Opinión

El eterno localismo

Jesús Civera

Desde Cánovas y el Marqués de Campo, Valencia se ha debatido entre dos fuerzas en tensión: el provincianismo y la modernidad. José Campo es muy fácil de detectar hoy: si reinan los borbones, es en parte gracias a él: financió el alzamiento de Sagunto. Si se abre el grifo en Valencia y cae un chorro de agua, ahí está él: inició el servicio cuando era alcalde de Valencia. Si uno sube a un tren de cercanías, su efigie le sobrevolará como un espectro: fundó el primer ferrocarril, del Grao a Xàtiva. Si se ha depositado el dinero en Bankia o es socio de la Económica, sepa que inspiró el espíritu de su creación. Si acude a una corrida en la plaza de toros, ha de ser consciente que el monumento se acabó con su dinero.
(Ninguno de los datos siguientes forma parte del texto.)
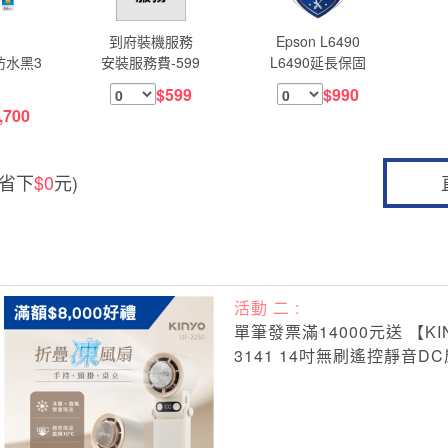
G
到府裝機服務
Epson L6490
防水黑3
安裝服務費-599
L6490延長保固
$599
$990
,700
(省下
$0
元)
活動 二 :
單筆發票滿14000元送 【KIN
3141 14吋無刷遙控靜音DC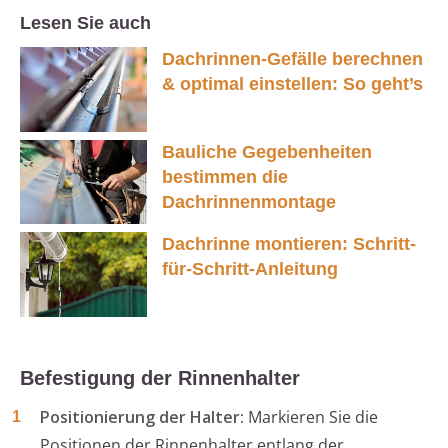
Lesen Sie auch
Dachrinnen-Gefälle berechnen
& optimal einstellen: So geht’s
Bauliche Gegebenheiten
bestimmen die
Dachrinnenmontage
Dachrinne montieren: Schritt-
für-Schritt-Anleitung
Befestigung der Rinnenhalter
Positionierung der Halter:
Markieren Sie die
Positionen der Rinnenhalter entlang der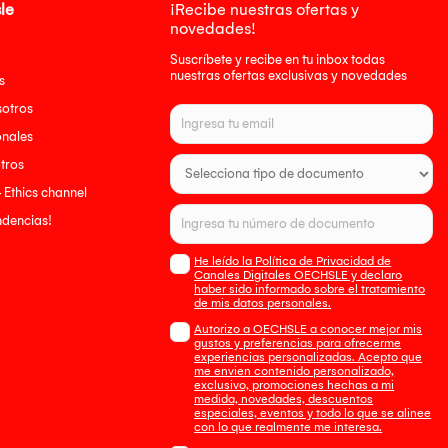
le
¡Recibe nuestras ofertas y
novedades!
Suscríbete y recibe en tu inbox todas
nuestras ofertas exclusivas y novedades
s
sotros
onales
tros
- Ethics channel
endencias!
He leído la Política de Privacidad de
Canales Digitales OECHSLE y declaro
haber sido informado sobre el tratamiento
de mis datos personales.
Autorizo a OECHSLE a conocer mejor mis
gustos y preferencias para ofrecerme
experiencias personalizadas. Acepto que
me envien contenido personalizado,
exclusivo, promociones hechas a mi
medida, novedades, descuentos
especiales, eventos y todo lo que se alinee
con lo que realmente me interesa.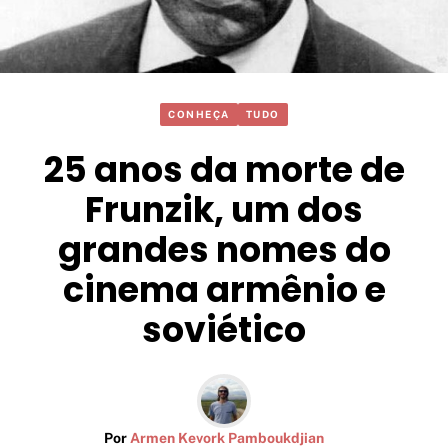
CONHEÇA
TUDO
25 anos da morte de
Frunzik, um dos
grandes nomes do
cinema armênio e
soviético
Por
Armen Kevork Pamboukdjian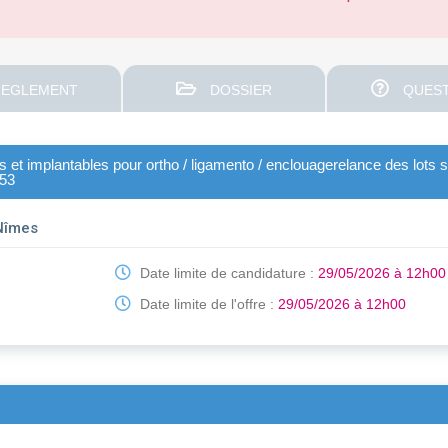
EGLEMENT
DOSSIER
QUEST
es et implantables pour ortho / ligamento / enclouagerelance des lots s
/53
 Nîmes
Date limite de candidature :
29/05/2026 à 12h00
Date limite de l'offre :
29/05/2026 à 12h00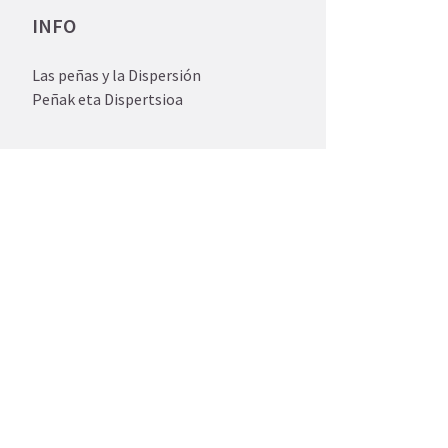
INFO
Las peñas y la Dispersión
Peñak eta Dispertsioa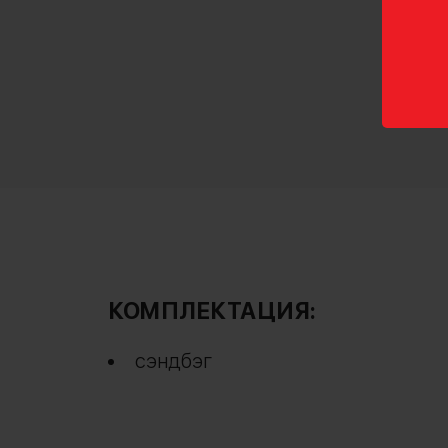
КОМПЛЕКТАЦИЯ:
сэндбэг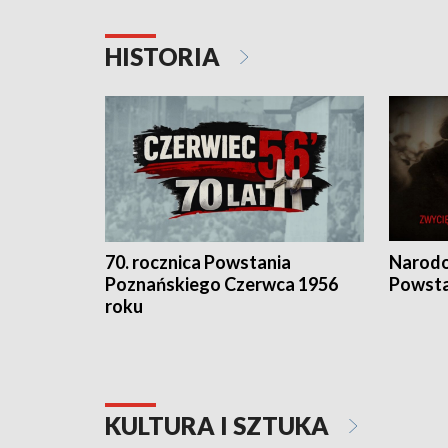
HISTORIA
70. rocznica Powstania
Narodo
Poznańskiego Czerwca 1956
Powsta
roku
KULTURA I SZTUKA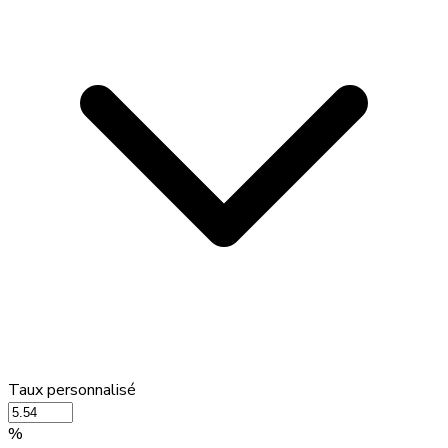
Taux personnalisé
%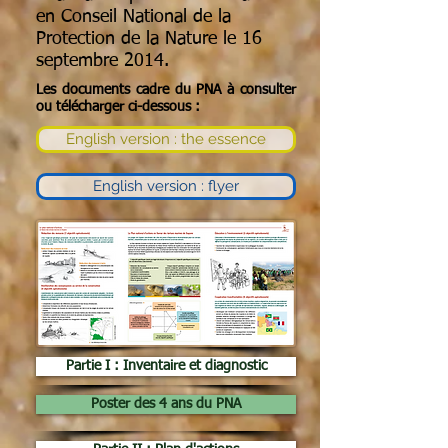
en Conseil National de la
Protection de la Nature le 16
septembre 2014.
Les documents cadre du PNA à consulter
ou télécharger ci-dessous :
English version : the essence
English version : flyer
Partie I : Inventaire et diagnostic
Poster des 4 ans du PNA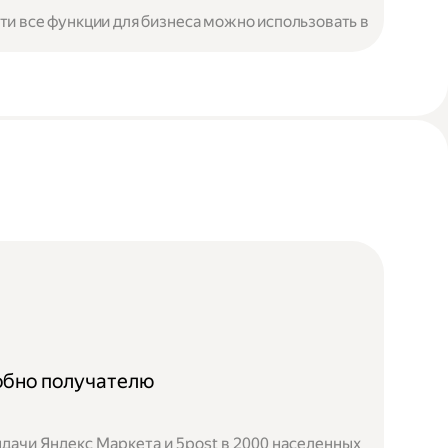
чти все функции для бизнеса можно использовать в
добно получателю
дачи Яндекс Маркета и 5post в 2000 населенных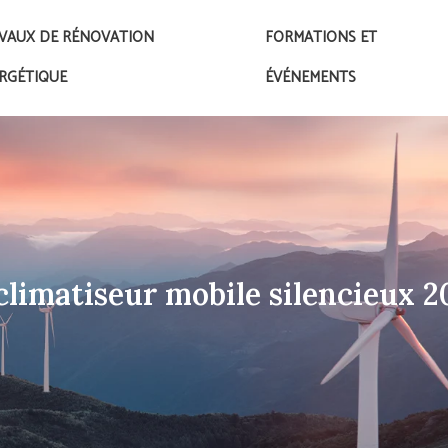
VAUX DE RÉNOVATION
FORMATIONS ET
RGÉTIQUE
ÉVÉNEMENTS
limatiseur mobile silencieux 20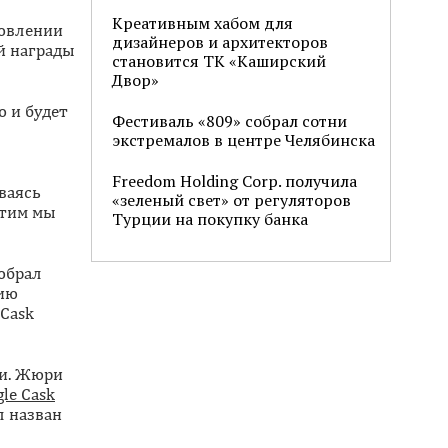
Креативным хабом для
новлении
дизайнеров и архитекторов
й награды
становится ТК «Каширский
Двор»
о и будет
Фестиваль «809» собрал сотни
экстремалов в центре Челябинска
Freedom Holding Corp. получила
ваясь
«зеленый свет» от регуляторов
этим мы
Турции на покупку банка
собрал
сию
 Cask
ли. Жюри
gle Cask
 назван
Y si reniega de la esclavitud, avergüéncese porque Campo tenía barcos esclavistas -«La perla del Turia», uno de ellos- y Cánovas era partidario del sistema abyecto.
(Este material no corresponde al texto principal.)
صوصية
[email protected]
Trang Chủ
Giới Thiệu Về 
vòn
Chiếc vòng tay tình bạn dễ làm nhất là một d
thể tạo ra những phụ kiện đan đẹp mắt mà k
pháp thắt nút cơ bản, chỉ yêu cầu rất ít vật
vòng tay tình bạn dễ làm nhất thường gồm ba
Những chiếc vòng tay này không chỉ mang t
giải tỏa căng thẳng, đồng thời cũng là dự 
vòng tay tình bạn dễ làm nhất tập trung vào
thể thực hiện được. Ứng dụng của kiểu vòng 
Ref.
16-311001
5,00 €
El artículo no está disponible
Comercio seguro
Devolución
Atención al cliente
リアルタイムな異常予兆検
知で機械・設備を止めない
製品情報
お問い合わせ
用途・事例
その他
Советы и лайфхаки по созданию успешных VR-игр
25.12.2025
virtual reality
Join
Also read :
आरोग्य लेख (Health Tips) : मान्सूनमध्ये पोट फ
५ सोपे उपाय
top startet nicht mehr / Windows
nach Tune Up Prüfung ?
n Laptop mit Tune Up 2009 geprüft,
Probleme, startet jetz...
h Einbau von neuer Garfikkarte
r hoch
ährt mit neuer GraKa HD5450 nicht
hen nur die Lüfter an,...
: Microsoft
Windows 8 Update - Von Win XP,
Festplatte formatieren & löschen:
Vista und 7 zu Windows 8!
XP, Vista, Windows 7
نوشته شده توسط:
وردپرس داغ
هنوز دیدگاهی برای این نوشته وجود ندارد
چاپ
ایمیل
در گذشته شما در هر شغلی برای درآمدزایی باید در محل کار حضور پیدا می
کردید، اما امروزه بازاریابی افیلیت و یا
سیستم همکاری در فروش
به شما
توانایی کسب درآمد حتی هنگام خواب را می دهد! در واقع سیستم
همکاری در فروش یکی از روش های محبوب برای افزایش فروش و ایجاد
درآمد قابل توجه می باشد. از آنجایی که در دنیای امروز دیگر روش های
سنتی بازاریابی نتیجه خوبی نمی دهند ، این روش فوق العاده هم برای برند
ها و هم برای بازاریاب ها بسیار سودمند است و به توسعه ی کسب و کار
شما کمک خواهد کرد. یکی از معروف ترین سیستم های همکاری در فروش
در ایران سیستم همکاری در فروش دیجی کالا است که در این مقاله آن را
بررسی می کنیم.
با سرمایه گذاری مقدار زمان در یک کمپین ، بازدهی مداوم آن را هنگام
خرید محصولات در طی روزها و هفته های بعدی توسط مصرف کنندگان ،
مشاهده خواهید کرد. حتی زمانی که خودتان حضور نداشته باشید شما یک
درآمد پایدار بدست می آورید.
Desde aquellos tiempos, Valencia se ha dividido entre las dos ideas, la universalidad y el localismo. El triunfo de la segunda, hasta hace unas décadas, ha sido espectacular. Una es fértil y se extiende por todas las perspectivas posibles; la otra es resistente y su aparente rebeldía constituye un canto a la obstinación. Una capa de polvo viejo taponó a la primera durante el franquismo y la segunda hubo de alumbrar sus vértebras y sus postrimerías con Alfons Roig o Aguilera Cerni o Manolo Gil, además del grupo Parpalló y otros derivados en las artes plásticas. Poca cosa, en general, para soportar las vigas del exilio. Las ideologías divergentes se premiaban con la cárcel. ¿Quién iba a pensar que las dos fuerzas estallarían de nuevo en un desafío cósmico cuando el socialismo de Ciscar y Lerma, y Alfaro y Llorens, decidió levantar el IVAM? Lo hicieron, y de manera brutal. Estuvieron a punto de desplomar el proyecto. La raíz de «cuidar» el IVAM durante años, apartándolo del vil politiqueo -hoy Compromís ha decidido acabar con el veto imaginario- y de los nombramientos más o menos afortunados, proviene aún del peso de aquella pugna, todavía vigente en la memoria. Ganaron los buenos, pero por los pelos. Sus ecos se escuchan hoy. Esa misma tendencia localista alcanzó al Palau de la Música, aunque fue un solplo tangencial. Conejero entendió enseguida que cualquier concesión al regionalismo supondría el principio del fin del carácter cosmopolita que se le quería imprimir al auditorio (que no ha de chocar con el impulso al sedimento musical valenciano moderno). Los programas de la época -y los de Muñoz y los de Beneyto después- dan cuenta del rechazo al localismo segregador y a las horteradas indígenas. ¿Podía ser de otra manera?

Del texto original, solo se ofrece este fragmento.